Cinezik : Quel parcours vous a amené à devenir superviseur musical ?

Thibault Deboaisne : J'ai un parcours qui est très orienté musique. J'ai travaillé pendant 15 ans dans une maison de disques, Sony Music, puis à la Warner où je me suis occupé d'artistes dont j'étais chef de projet et directeur de marketing, des artistes internationaux et français tels que les BB Brunes, Archive, Lassa, Les Têtes Raides, Johnny Hallyday... Et à un moment donné j'ai voulu aller voir ailleurs. Un ami a voulu que je lui donne un coup de main sur un film qu'il produisait et dans lequel il y avait beaucoup de scènes musicales. C'était LES COQUILLETTES (2012) de Sophie Letourneur... Et depuis je suis fidèle à la société de production Ecce Films pour laquelle je supervise tous les films.

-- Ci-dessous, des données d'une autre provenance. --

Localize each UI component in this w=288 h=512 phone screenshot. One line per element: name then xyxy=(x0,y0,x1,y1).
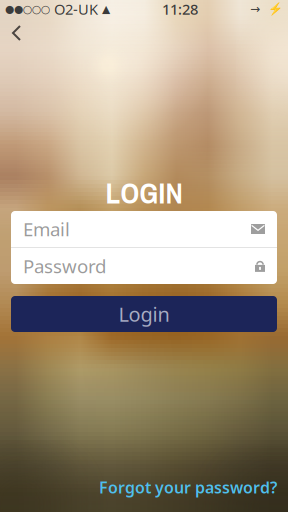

Vous est-il arrivé de travailler sur un film en arrivant au milieu d'une collaboration constituée entre un compositeur et un réalisateur qui se connaissent bien ?

T.D : Oui, il m'est arrivé de travailler sur un film pour lequel il y avait une forte complicité entre le compositeur et le réalisateur, ce fut le cas pour GAZ DE FRANCE (2015) de Benoît Forgeard qui était complice avec Bertrand Burgalat. C'était le premier film qu'ils faisaient ensemble mais ils avaient travaillé sur une émission de télé. Dans ce cas, j'ai juste géré le juridique...

Vous exercez un nouveau métier en France... Comment se fait-il accepté par les artistes ? Quel est son rôle ?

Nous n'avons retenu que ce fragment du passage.